(MATERIAL PROVIDED Opens)
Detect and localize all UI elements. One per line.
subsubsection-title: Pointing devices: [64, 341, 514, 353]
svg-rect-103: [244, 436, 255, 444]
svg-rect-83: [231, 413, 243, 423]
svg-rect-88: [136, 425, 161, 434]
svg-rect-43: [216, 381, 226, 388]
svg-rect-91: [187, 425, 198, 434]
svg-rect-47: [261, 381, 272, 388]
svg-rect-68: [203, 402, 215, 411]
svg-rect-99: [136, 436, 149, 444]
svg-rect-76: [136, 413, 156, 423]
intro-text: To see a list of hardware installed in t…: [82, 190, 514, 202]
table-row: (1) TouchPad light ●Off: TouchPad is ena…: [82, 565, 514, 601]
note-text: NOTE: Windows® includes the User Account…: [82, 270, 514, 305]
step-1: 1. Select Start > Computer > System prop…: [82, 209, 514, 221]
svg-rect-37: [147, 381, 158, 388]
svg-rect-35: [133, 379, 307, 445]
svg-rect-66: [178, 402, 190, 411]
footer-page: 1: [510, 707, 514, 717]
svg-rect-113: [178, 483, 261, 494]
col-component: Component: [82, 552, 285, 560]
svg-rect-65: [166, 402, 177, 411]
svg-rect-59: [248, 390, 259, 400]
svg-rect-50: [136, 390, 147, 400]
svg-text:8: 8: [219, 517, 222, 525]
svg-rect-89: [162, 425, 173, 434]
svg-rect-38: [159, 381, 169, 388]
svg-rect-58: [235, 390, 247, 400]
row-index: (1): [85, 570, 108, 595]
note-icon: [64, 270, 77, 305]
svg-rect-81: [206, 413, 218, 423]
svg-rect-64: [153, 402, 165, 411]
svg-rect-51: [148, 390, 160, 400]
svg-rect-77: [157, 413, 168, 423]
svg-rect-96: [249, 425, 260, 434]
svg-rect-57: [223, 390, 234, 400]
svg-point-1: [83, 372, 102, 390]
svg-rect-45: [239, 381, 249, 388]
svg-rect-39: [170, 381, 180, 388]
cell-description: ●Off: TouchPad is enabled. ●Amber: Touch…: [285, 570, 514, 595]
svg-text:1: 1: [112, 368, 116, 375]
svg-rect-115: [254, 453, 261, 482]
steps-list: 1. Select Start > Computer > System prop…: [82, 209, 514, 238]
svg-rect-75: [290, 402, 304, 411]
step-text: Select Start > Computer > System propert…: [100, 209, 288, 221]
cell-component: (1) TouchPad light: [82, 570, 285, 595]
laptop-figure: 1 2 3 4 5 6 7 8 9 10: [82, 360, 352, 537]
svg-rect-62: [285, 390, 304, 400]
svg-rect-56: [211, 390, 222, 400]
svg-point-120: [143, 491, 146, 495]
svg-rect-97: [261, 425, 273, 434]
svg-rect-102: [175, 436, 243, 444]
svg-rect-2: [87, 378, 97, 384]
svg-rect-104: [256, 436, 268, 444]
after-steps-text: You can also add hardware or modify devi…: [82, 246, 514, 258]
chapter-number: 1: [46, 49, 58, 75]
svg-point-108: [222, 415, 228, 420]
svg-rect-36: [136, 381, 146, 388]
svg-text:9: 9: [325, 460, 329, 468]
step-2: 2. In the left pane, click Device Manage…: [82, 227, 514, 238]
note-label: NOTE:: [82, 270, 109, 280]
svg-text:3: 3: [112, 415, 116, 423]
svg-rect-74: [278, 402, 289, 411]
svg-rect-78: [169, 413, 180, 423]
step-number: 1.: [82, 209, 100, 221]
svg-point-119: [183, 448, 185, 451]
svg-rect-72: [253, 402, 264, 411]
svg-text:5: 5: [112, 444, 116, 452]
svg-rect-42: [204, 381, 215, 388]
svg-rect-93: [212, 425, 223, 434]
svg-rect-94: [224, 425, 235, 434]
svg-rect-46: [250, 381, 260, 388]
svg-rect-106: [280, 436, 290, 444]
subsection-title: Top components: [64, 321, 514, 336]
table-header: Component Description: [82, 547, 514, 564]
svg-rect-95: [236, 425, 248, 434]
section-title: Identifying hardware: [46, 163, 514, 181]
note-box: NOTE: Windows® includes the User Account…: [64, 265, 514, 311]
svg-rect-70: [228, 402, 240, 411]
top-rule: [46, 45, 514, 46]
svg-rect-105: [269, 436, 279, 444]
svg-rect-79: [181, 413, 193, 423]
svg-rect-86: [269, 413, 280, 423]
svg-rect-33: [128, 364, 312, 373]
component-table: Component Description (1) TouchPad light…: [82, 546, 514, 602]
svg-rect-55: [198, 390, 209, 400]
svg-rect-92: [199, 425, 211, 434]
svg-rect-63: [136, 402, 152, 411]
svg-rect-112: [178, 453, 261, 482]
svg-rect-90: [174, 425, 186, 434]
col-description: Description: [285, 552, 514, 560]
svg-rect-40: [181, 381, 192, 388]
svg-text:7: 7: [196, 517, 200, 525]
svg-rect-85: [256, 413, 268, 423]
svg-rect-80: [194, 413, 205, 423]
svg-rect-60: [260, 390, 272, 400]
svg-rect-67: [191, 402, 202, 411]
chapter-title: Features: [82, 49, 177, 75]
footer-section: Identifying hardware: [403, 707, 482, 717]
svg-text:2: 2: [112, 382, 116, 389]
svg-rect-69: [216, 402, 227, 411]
(MATERIAL PROVIDED Closes)
Only lines that contain "Windows" are needed, so copy each of them from the data.

ANSWER SECTION »
note-text: NOTE: Windows® includes the User Account…: [82, 270, 514, 305]
note-box: NOTE: Windows® includes the User Account…: [64, 265, 514, 311]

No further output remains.